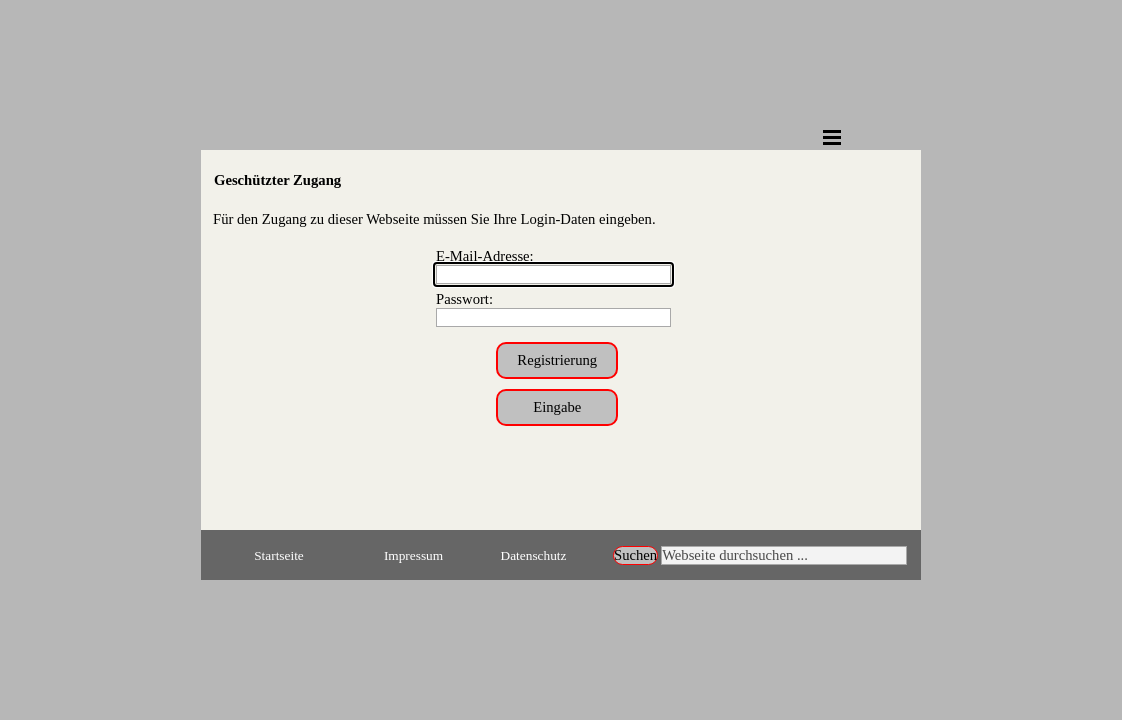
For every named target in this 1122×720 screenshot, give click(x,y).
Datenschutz (534, 555)
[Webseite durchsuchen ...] (784, 555)
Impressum (413, 555)
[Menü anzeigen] (832, 137)
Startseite (279, 555)
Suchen (635, 555)
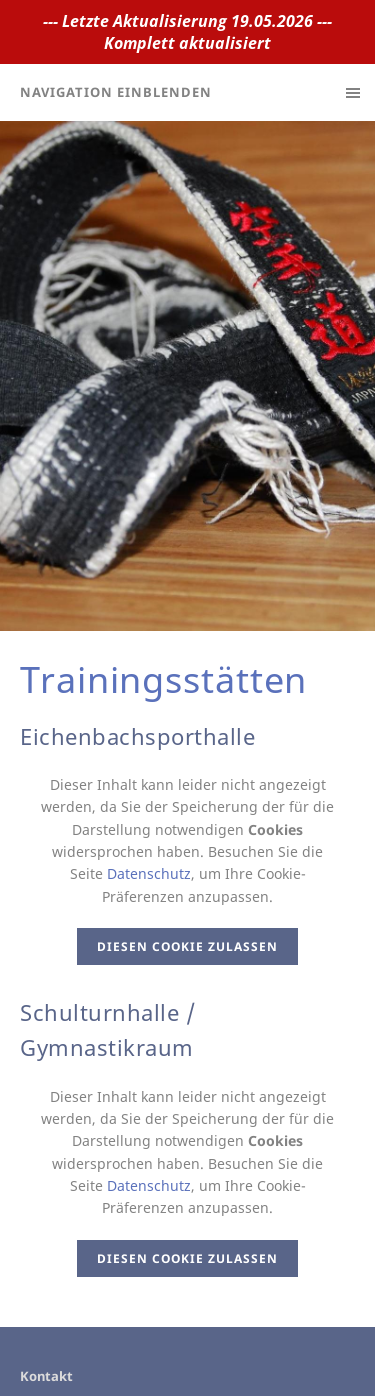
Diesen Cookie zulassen (187, 946)
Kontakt (46, 1376)
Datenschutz (149, 873)
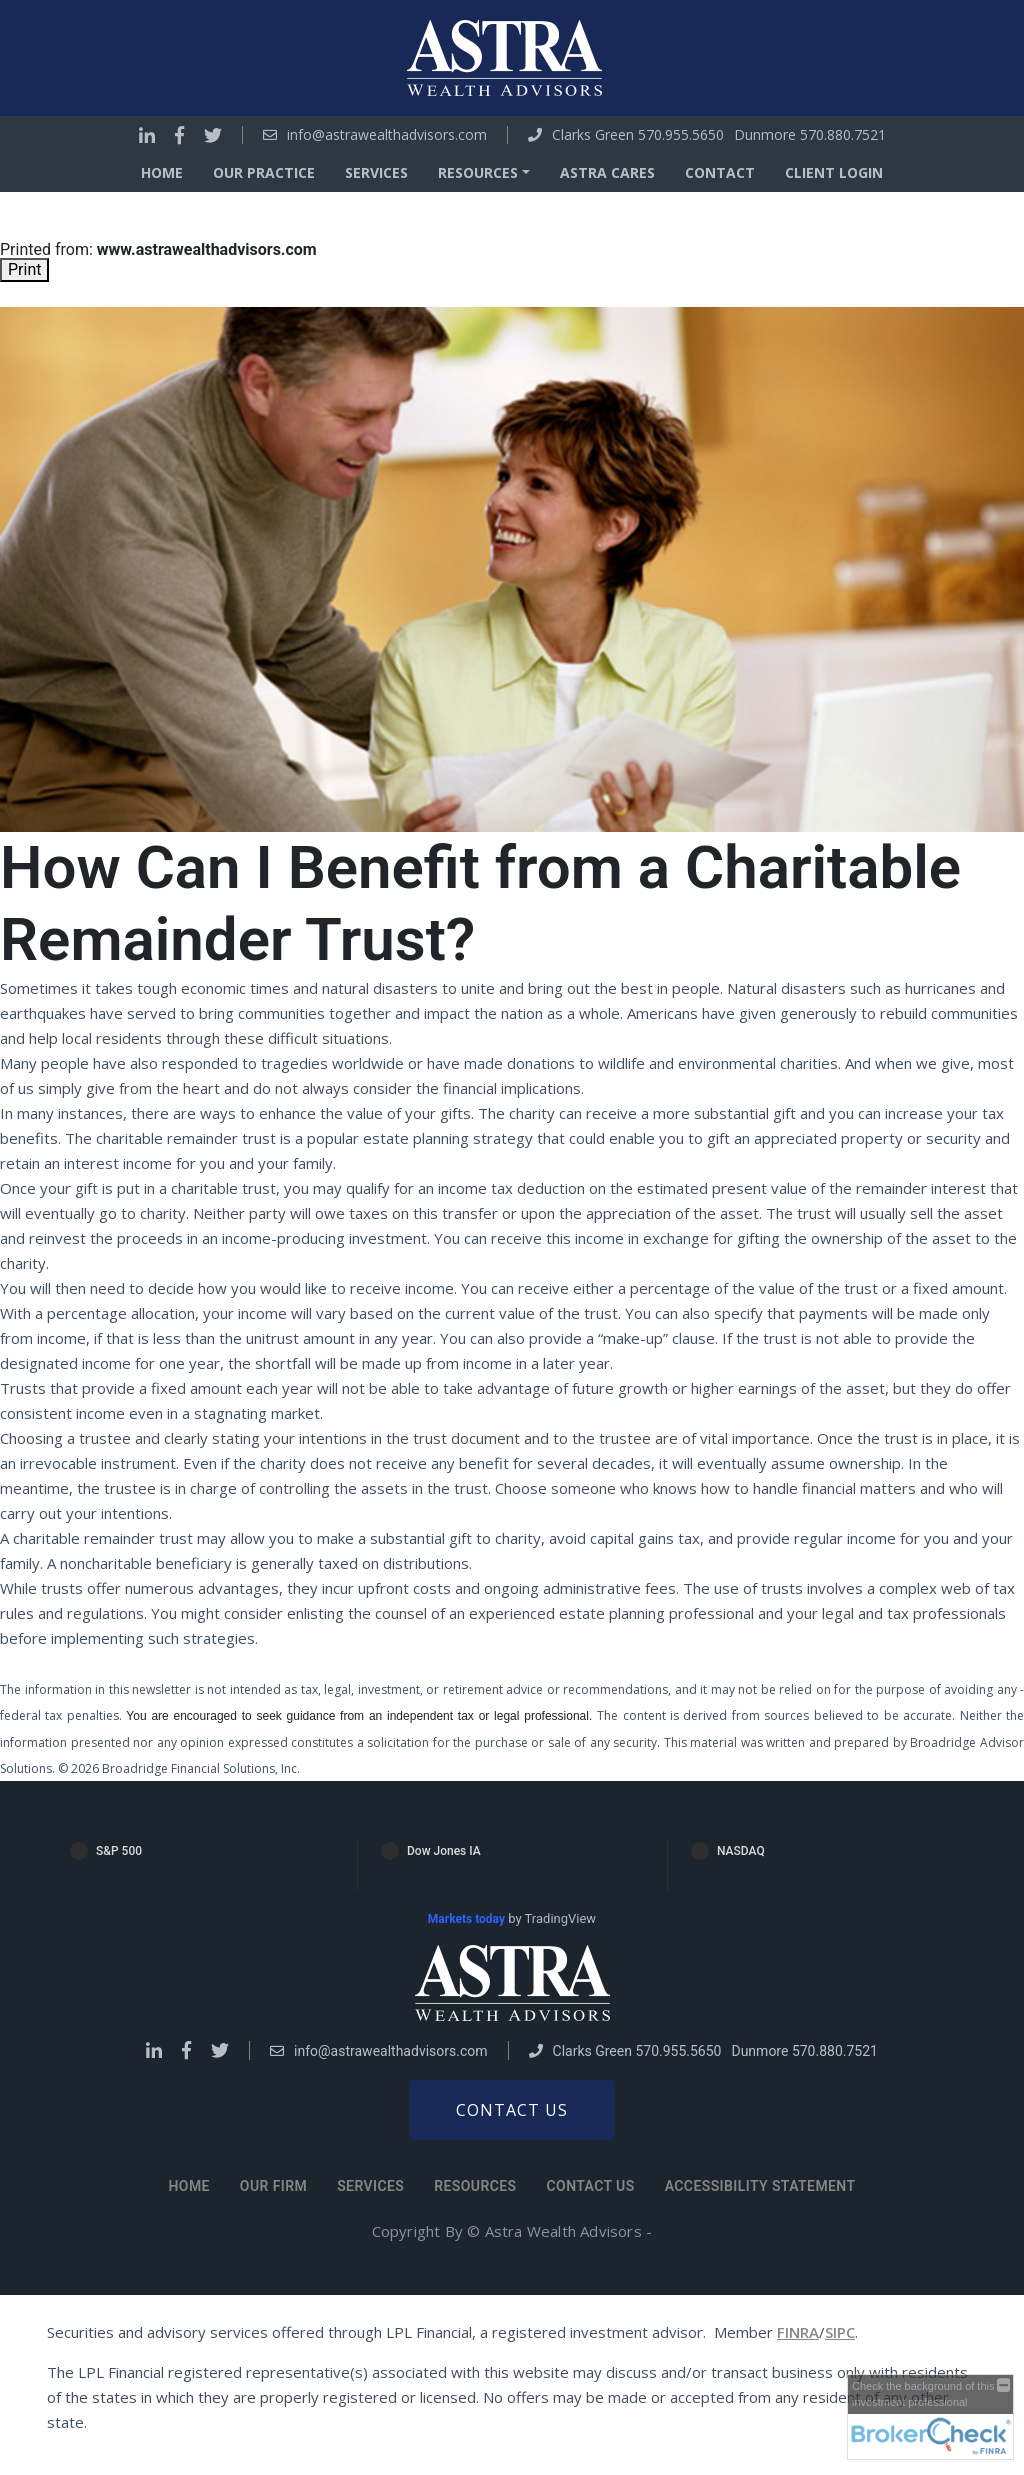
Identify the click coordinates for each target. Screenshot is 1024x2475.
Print (24, 269)
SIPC (840, 2332)
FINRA (798, 2332)
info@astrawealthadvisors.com (387, 135)
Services (376, 172)
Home (162, 172)
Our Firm (273, 2186)
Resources (475, 2186)
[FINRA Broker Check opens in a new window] (930, 2417)
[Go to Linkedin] (147, 135)
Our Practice (264, 172)
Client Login (834, 172)
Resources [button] (478, 172)
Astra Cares (607, 172)
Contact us (512, 2110)
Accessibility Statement (760, 2186)
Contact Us (591, 2186)
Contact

EXERCISE
Match on "FINRA" and copy out every line of the entries that contains it.

FINISHED TASK
FINRA (798, 2332)
[FINRA Broker Check opens in a new window] (930, 2417)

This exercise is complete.